You need to be able to change your authentication.
Microsoft disabled the compromised credentials, which are the credentials of the low-rent employee.
That I see originates from the "freemail" providers (Google, Microsoft) by a wide margin. Very little comes from other compromised accounts. Horseshoe spammers and other nefarious dimwits are easy to detect because they cannot be bothered to be RFC compliant and thus are easy to filter (along with all the other fuckwads that do not know how to properly operate an SMTP server, some of which are very large operations).
This means that things like SPF, DKIM, etc are completely useless since the shit coming from the freemail providers IS SPF compliant and IS DKIM signed.
If Google had support then it would be no different with them. Google side-skirts the issue by not offering any support whatsoever.
... there are likely to be thousands of O365 accounts affected. It is rare that I don't see a half-dozen different organizations represented in "please look at this invoice" or "please review your payment" emails sent to our system accounts, each personalized for the company whose O365 accounts have been hijacked.
If one of our corporate clients had not switched over to O365 for their email services last year, I'd block anything coming from an outlook.com server, because it is rare that it is NOT a phishing email.
... has one of those email addresses. Even if you never use it (I don't, and the email I used to sign up with MS is a forwarding address with a layer of spam filtering before it gets to the real email with more filtering). If you have a MS Account (which you probably do with Windows 10), MS assigns you an outlook.com alias.
Doesn't mean I don't get questionable emails - I get lots of them - but the filters do keep the volume to a dull roar and common sense is easier to apply at low volumes.
Everybody who didn't pay for a Microsoft email account had the entire contents of their mailbox at risk for the past 6 months...

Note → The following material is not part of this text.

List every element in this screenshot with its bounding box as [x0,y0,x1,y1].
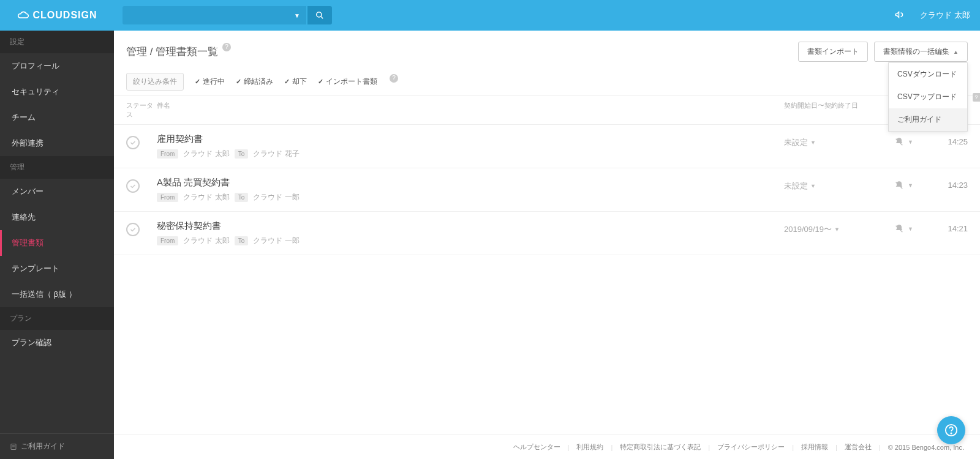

"...the issue is much worse than previously reported, with the hackers able to access email content from a large number of Outlook, MSN, and Hotmail email accounts, according to a source who witnessed the attack in action and described it before Microsoft’s statement, as well as screenshots provided to Motherboard. Microsoft confirmed to Motherboard that hackers gained access to the content of some customers’ emails."
https://motherboard.vice.com/e...
... got into the system by compromising a customer support agent's credentials, according to the letter.
Emphasis mine. So that bloke and everyone else with his access level can read your address book, subject lines, and folder names... by design? WTF, Microsoft?